When hiring an investment banker (IB), the key considerations are the following:
- The perceived expertise of the IB team should be clearly understood. It is less important how much specific experience (or deals completed) the bankers have in the prospect's industry. Most important is their familiarity with the process and basic understanding of the prospect's needs, including timing.
- The best IB wants an exclusive arrangement. If other firms want to participate, fees can be partially carved out to accommodate another party finding the source of funds. The specifics of these one-off deals must be clearly stated in any agreement with the prospect.
Usually, too many "cooks" can spoil the broth. One lead IB should organize and manage the process. Investors can easily be "spooked" by what they perceive as changing terms, ineffective decision-making, and/or other forms of apparent chaos. Also, the transaction involving different types/layers of capital requires close coordination among the participants.
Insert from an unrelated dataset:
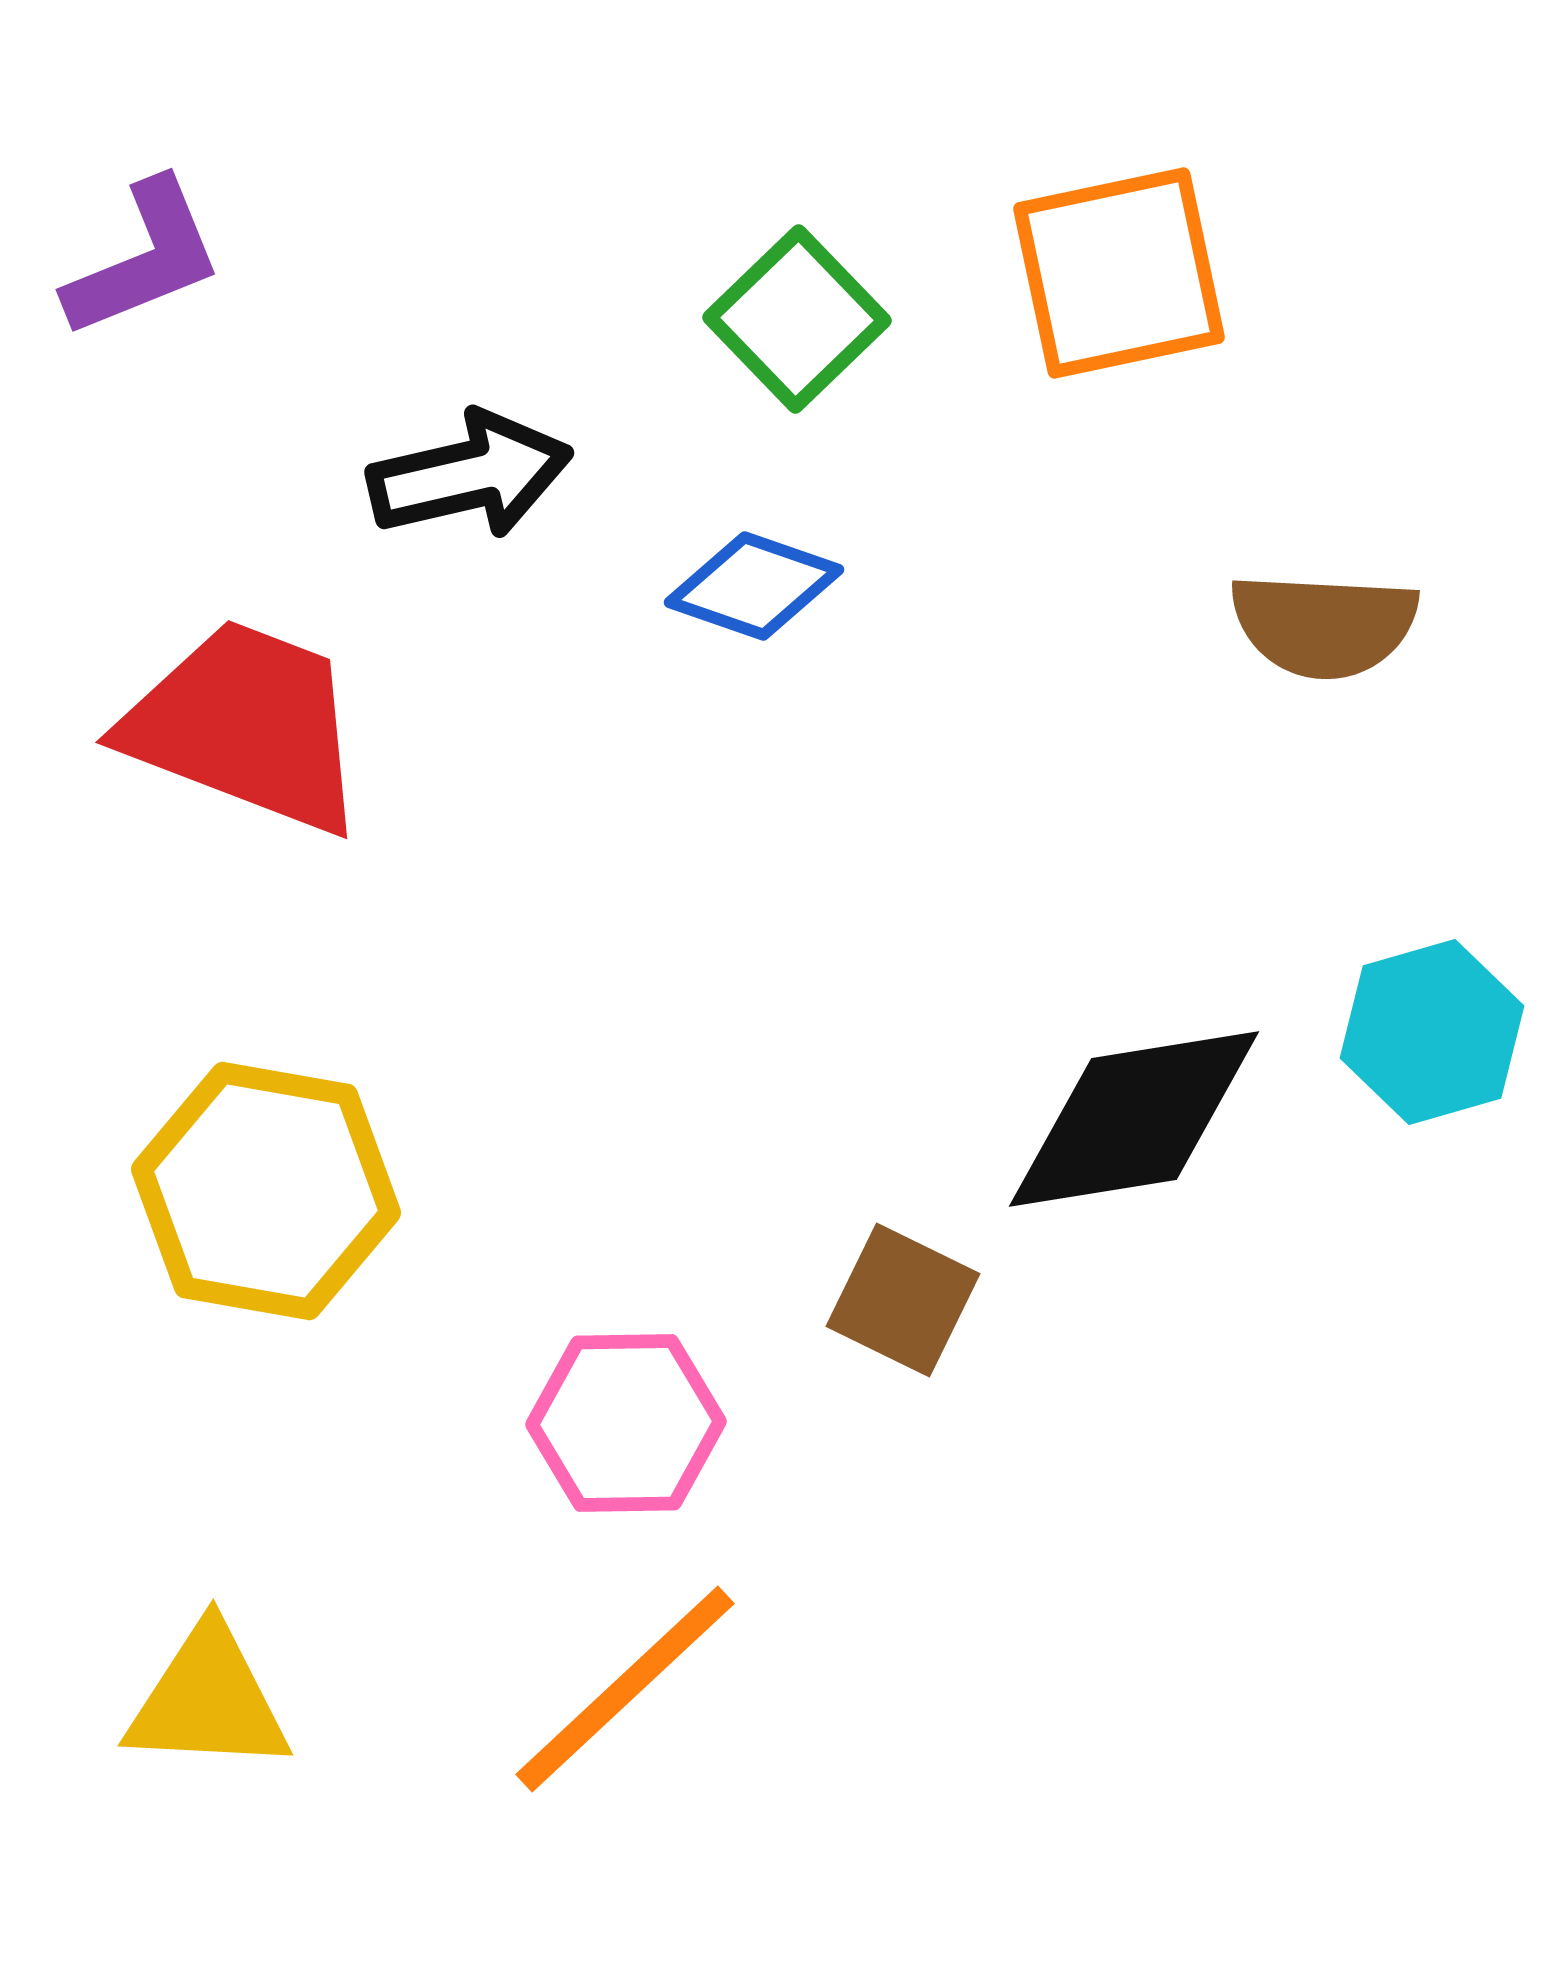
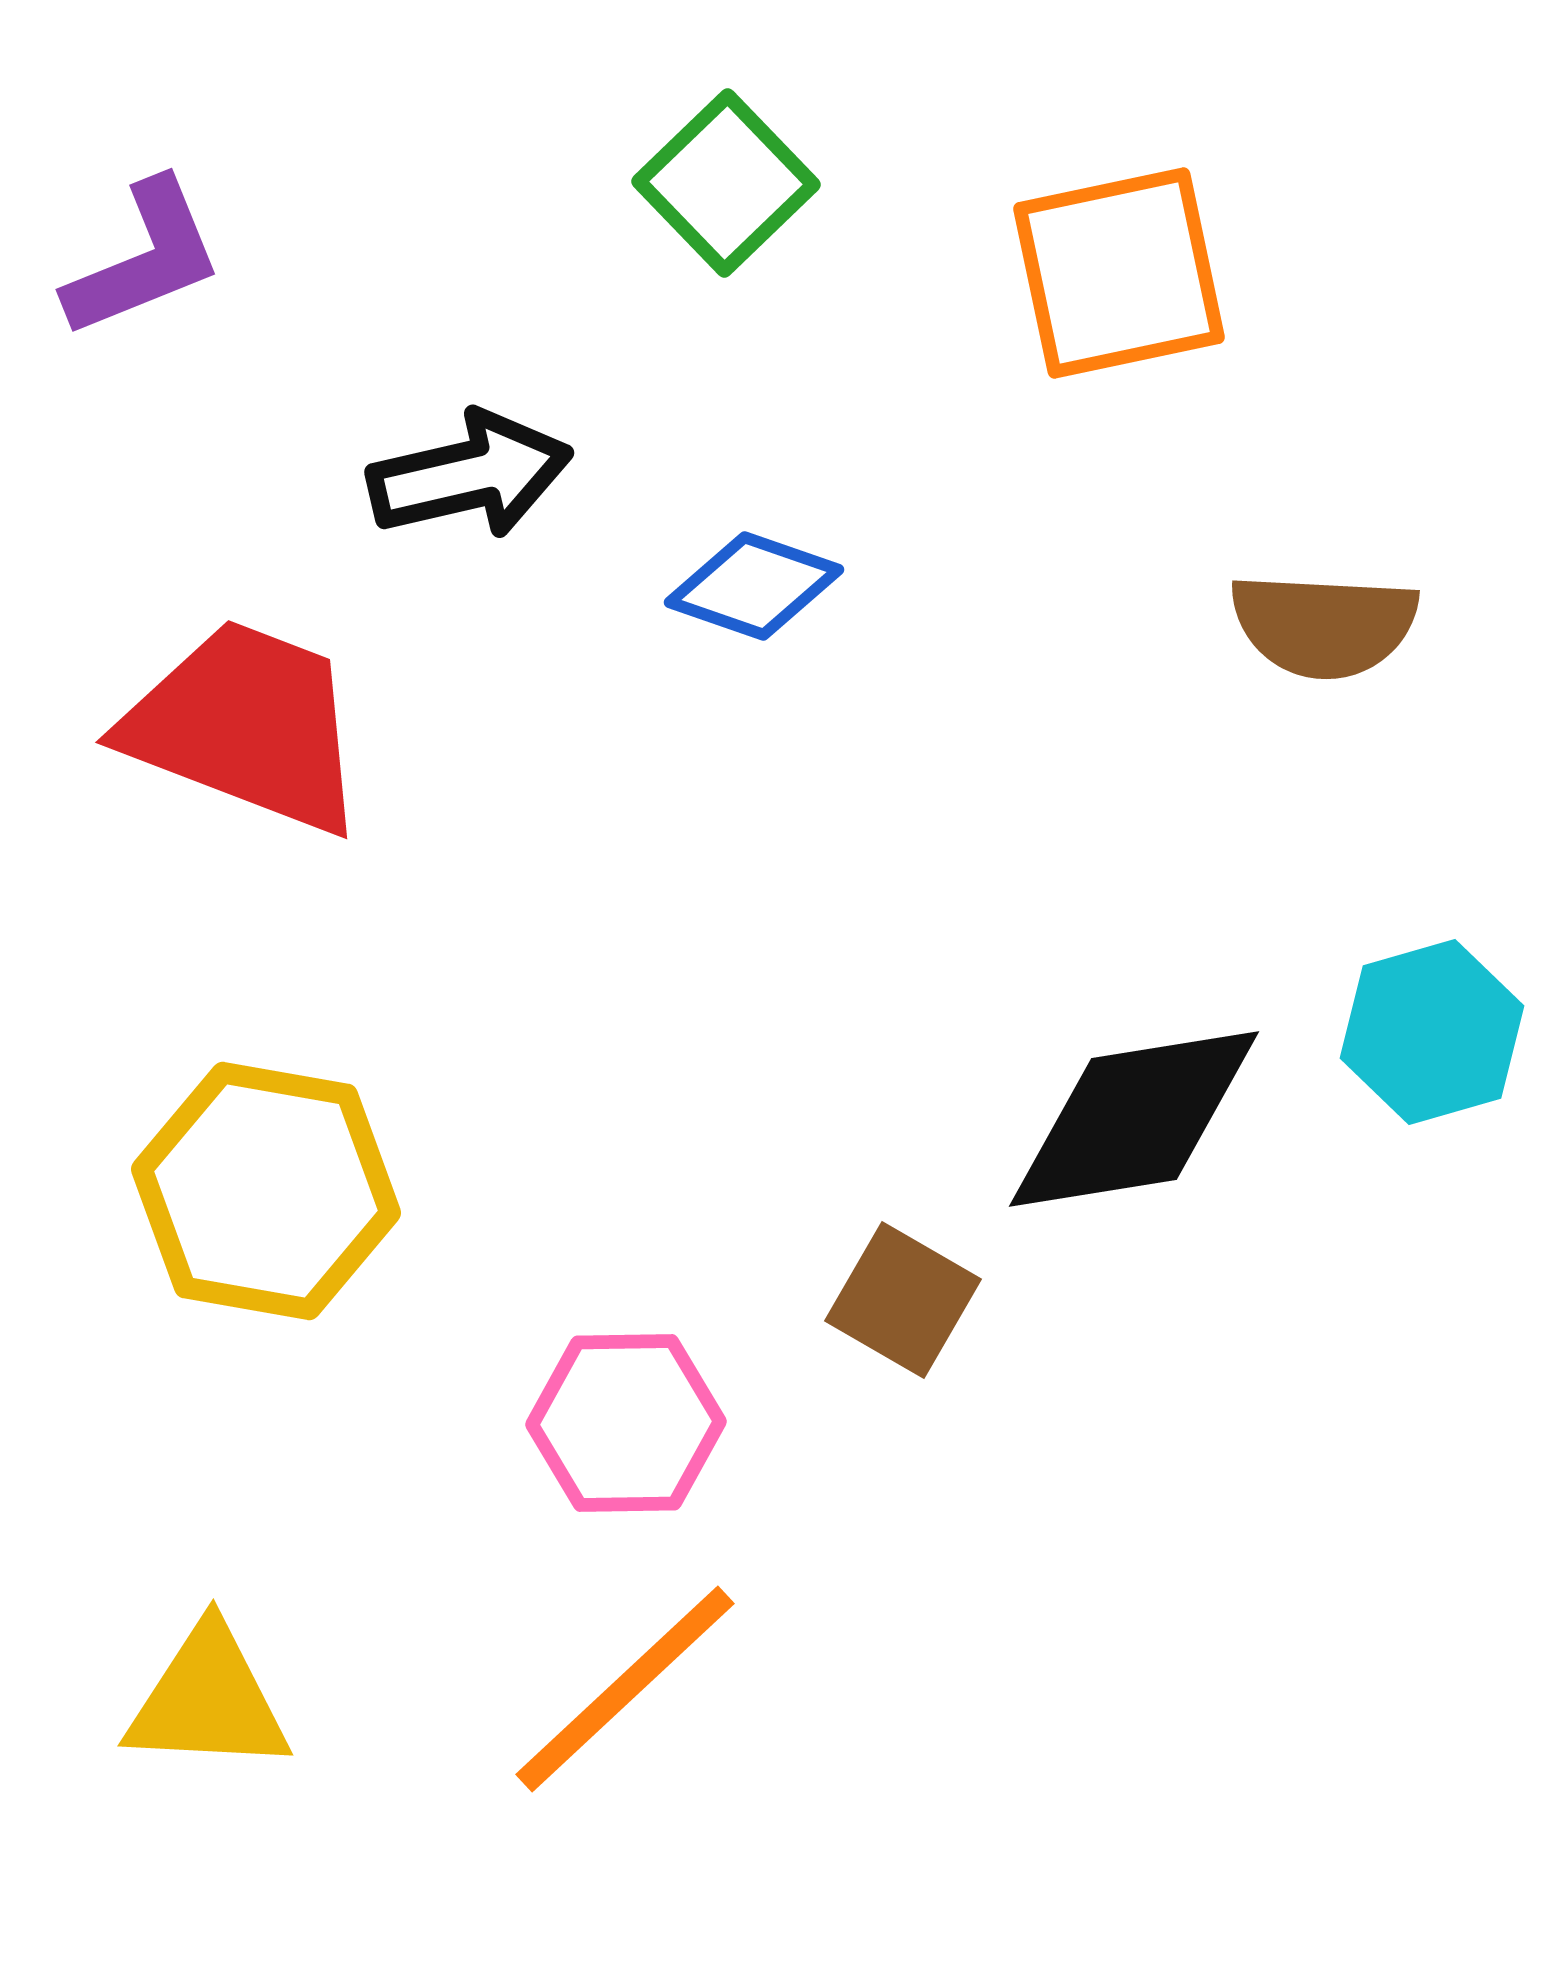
green square: moved 71 px left, 136 px up
brown square: rotated 4 degrees clockwise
- While prospects expect to pay success fees for completed deals, most prospects are reluctant to pay upfront advisory fees. The IB who works on a funding without some form of retainer must be certain he knows the right investor(s); or, he will probably not commit enough resources to close the deal. Mentor Securities commits the appropriate time and energy when retained, producing a thorough analysis of the prospect's business and requirements.
Without an advisory fee, we are unwilling to spend the many hours required to secure the best client deal. More importantly the prospect is not committed to us without a retainer.
- Ultimately, the prospect should determine how well he will work with the banker's team. The deal process should not take longer than 6 months, but the working relationship should be close and trusting.